Seit der Flucht von Jürgen Graf, dem eifrigsten Schweizer Holocaust-Leugner, hat die kleine Gruppe der publizierenden Schweizer Holocaust-Leugner an Schwung verloren. Organisierte die Vereinigung im Winter 1999/2000 mehrere gut besuchte Veranstaltungen fanden in den vergangenen Monaten – soweit bekannt – keine weiteren Veranstaltungen mehr statt. Die ideologische Ausstrahlung in weitere Teile der rechtsextremistischen Szene ist jedoch geblieben. Dazu zeugt auch ein Hinweis im elektronisch verbreiteten Newsletter „Reconquête“, den die Genfer Jeunesse Nationaliste Suisse et Européene verbreitet. Die jungen Genfer empfehlen eine die Kontaktaufnahme mit „Vérité et Justice“, der Vereinigung der Schweizer Holocaust-Leugner. Der Verein veröffentliche, so „Reconquête“, „gute Literatur, die sich sehr stark von der Desinformation der Medien und der Politik“ abhebe.

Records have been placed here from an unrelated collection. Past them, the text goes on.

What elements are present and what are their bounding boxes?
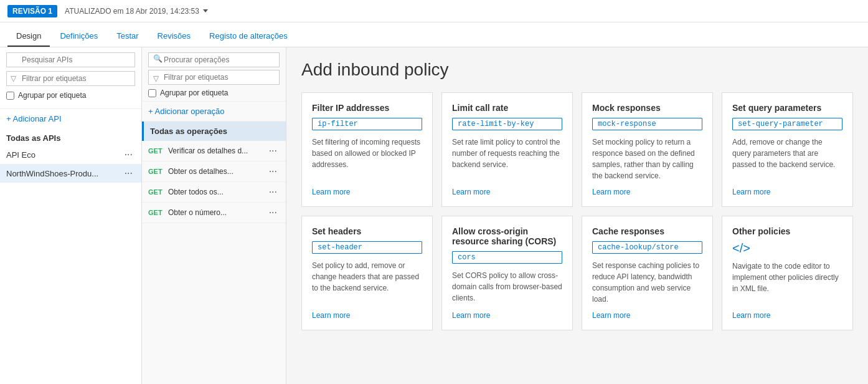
card-title-query-params: Set query parameters [732,103,842,113]
mid-search-input[interactable] [148,52,280,67]
operation-2-dots[interactable]: ··· [267,186,280,198]
mid-filter-wrap: ▽ [142,70,286,87]
mid-search-wrap: 🔍 [142,47,286,70]
card-desc-headers: Set policy to add, remove or change head… [312,260,422,305]
tab-revisions[interactable]: Revisões [149,26,199,47]
policy-grid: Filter IP addresses ip-filter Set filter… [301,92,853,330]
card-title-other: Other policies [732,226,842,236]
northwind-dots[interactable]: ··· [122,168,135,179]
sidebar-search-section: 🔍 ▽ Agrupar por etiqueta [0,47,141,108]
revision-badge: REVISÃO 1 [7,5,57,17]
page-title: Add inbound policy [301,60,853,80]
sidebar-search-wrap: 🔍 [6,52,135,67]
policy-card-cache[interactable]: Cache responses cache-lookup/store Set r… [582,216,713,330]
operation-item-1[interactable]: GET Obter os detalhes... ··· [142,161,286,182]
card-desc-cors: Set CORS policy to allow cross-domain ca… [452,270,562,305]
sidebar-search-input[interactable] [6,52,135,67]
code-icon: </> [732,241,842,256]
card-title-limit-rate: Limit call rate [452,103,562,113]
card-learn-other[interactable]: Learn more [732,311,842,320]
policy-card-headers[interactable]: Set headers set-header Set policy to add… [301,216,433,330]
mid-filter-input[interactable] [148,70,280,85]
left-sidebar: 🔍 ▽ Agrupar por etiqueta + Adicionar API… [0,47,142,384]
mid-filter-icon: ▽ [153,74,159,83]
card-desc-cache: Set response caching policies to reduce … [592,260,702,305]
operation-0-dots[interactable]: ··· [267,145,280,156]
add-api-button[interactable]: + Adicionar API [0,108,141,128]
middle-panel: 🔍 ▽ Agrupar por etiqueta + Adicionar ope… [142,47,286,384]
api-eco-dots[interactable]: ··· [122,149,135,160]
tabs-bar: Design Definições Testar Revisões Regist… [0,22,868,47]
card-desc-limit-rate: Set rate limit policy to control the num… [452,137,562,181]
sidebar-filter-input[interactable] [6,71,135,86]
card-tag-cache[interactable]: cache-lookup/store [592,241,702,254]
card-tag-limit-rate[interactable]: rate-limit-by-key [452,118,562,130]
sidebar-item-northwind[interactable]: NorthWindShoes-Produ... ··· [0,164,141,183]
operation-item-0[interactable]: GET Verificar os detalhes d... ··· [142,141,286,161]
card-learn-headers[interactable]: Learn more [312,311,422,320]
card-title-headers: Set headers [312,226,422,236]
card-desc-mock: Set mocking policy to return a responce … [592,137,702,181]
policy-card-other[interactable]: Other policies </> Navigate to the code … [722,216,853,330]
card-desc-other: Navigate to the code editor to implement… [732,261,842,305]
card-title-cache: Cache responses [592,226,702,236]
main-layout: 🔍 ▽ Agrupar por etiqueta + Adicionar API… [0,47,868,384]
content-area: Add inbound policy Filter IP addresses i… [286,47,868,384]
card-tag-query-params[interactable]: set-query-parameter [732,118,842,130]
add-operation-button[interactable]: + Adicionar operação [142,101,286,122]
policy-card-cors[interactable]: Allow cross-origin resource sharing (COR… [441,216,573,330]
card-desc-query-params: Add, remove or change the query paramete… [732,137,842,181]
card-learn-mock[interactable]: Learn more [592,188,702,196]
operation-item-3[interactable]: GET Obter o número... ··· [142,203,286,223]
all-apis-title: Todas as APIs [0,128,141,145]
updated-text: ATUALIZADO em 18 Abr 2019, 14:23:53 [65,7,208,16]
card-title-filter-ip: Filter IP addresses [312,103,422,113]
card-learn-query-params[interactable]: Learn more [732,188,842,196]
policy-card-mock[interactable]: Mock responses mock-response Set mocking… [582,92,713,207]
card-tag-mock[interactable]: mock-response [592,118,702,130]
chevron-down-icon[interactable] [203,9,208,12]
card-learn-cors[interactable]: Learn more [452,311,562,320]
all-operations-item[interactable]: Todas as operações [142,122,286,141]
card-title-mock: Mock responses [592,103,702,113]
top-bar: REVISÃO 1 ATUALIZADO em 18 Abr 2019, 14:… [0,0,868,22]
mid-group-checkbox[interactable]: Agrupar por etiqueta [142,87,286,101]
card-learn-cache[interactable]: Learn more [592,311,702,320]
policy-card-limit-rate[interactable]: Limit call rate rate-limit-by-key Set ra… [441,92,573,207]
sidebar-item-api-eco[interactable]: API Eco ··· [0,145,141,164]
filter-icon: ▽ [11,74,16,83]
sidebar-group-checkbox[interactable]: Agrupar por etiqueta [6,90,135,101]
operation-item-2[interactable]: GET Obter todos os... ··· [142,182,286,203]
policy-card-query-params[interactable]: Set query parameters set-query-parameter… [722,92,853,207]
tab-design[interactable]: Design [7,26,50,47]
policy-card-filter-ip[interactable]: Filter IP addresses ip-filter Set filter… [301,92,433,207]
tab-changelog[interactable]: Registo de alterações [200,26,296,47]
tab-definitions[interactable]: Definições [51,26,106,47]
card-tag-headers[interactable]: set-header [312,241,422,254]
operation-3-dots[interactable]: ··· [267,207,280,218]
card-tag-filter-ip[interactable]: ip-filter [312,118,422,130]
card-learn-limit-rate[interactable]: Learn more [452,188,562,196]
card-learn-filter-ip[interactable]: Learn more [312,188,422,196]
operation-1-dots[interactable]: ··· [267,166,280,177]
mid-search-icon: 🔍 [153,54,163,63]
card-title-cors: Allow cross-origin resource sharing (COR… [452,226,562,246]
tab-test[interactable]: Testar [108,26,147,47]
sidebar-filter-wrap: ▽ [6,71,135,86]
card-tag-cors[interactable]: cors [452,251,562,264]
card-desc-filter-ip: Set filtering of incoming requests based… [312,137,422,181]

Missglückt ist der Versuch von Verité et Justice in Beirut Ende März 2001 in Beirut eine grosse internationale Konferenz der Holocaust-Leugner abzuhalten. Nach einigen Medienberichten und Interventionen libanesischer Behörden mussten die Organisatoren den Anlass absagen. Weiterhin erscheint jedoch ein „Bulletin d’information“ der Vereinigung, meist vierseitig, gelegentlich aber auch nur zweiseitig.

Graf ist nicht der einzige Schweizer Holocaust-Leugner, der sich der Strafe entzogen hat. Von der Südspitze Portugal aus, meldet er sich gelegentlich Adres J. Studer mit Comminiqués. Anfang 2001 beispielsweise, behauptete er, dass er sich „als Christ und Anthroposoph“ [Andres J. Studer, Comminiqué vom 17. 1. 2001, zitiert in Courrier du Contient, Numéro 427, März 2001, S. 2. „Comme chrétien und anthroposophe je m’oppose au mensonge international de l’holocauste“]gegen die „internationale Lüge vom Holocaust“ stelle. Auch der Winterthurer Max Wahl verbreitet seine „Notizen“ weiterhin. Zwar nur noch „für den engsten Kreis ehemaliger ‚Eidgenoss‘-Abonnenten“, doch die Botschaft ist unvermindert eine Verherrlichung des Nationalsozialismus‘. Im Sommer 2001 schreibt Wahl beispielsweise: „Aber der eigentliche deutsche Fortschritt, von dem man also weiss, haben bestimmte Deutsche, die nach 1945 ebenfalls unauffindbar waren, vor den Räubern und Zerstörern in Sicherheit gebracht. Der jüdisch-allierte Krieg gegen das Reich geht deshalb weiter. Wahl spielt damit auf Vorstellungen der ‚braunen Esoterik‘ an.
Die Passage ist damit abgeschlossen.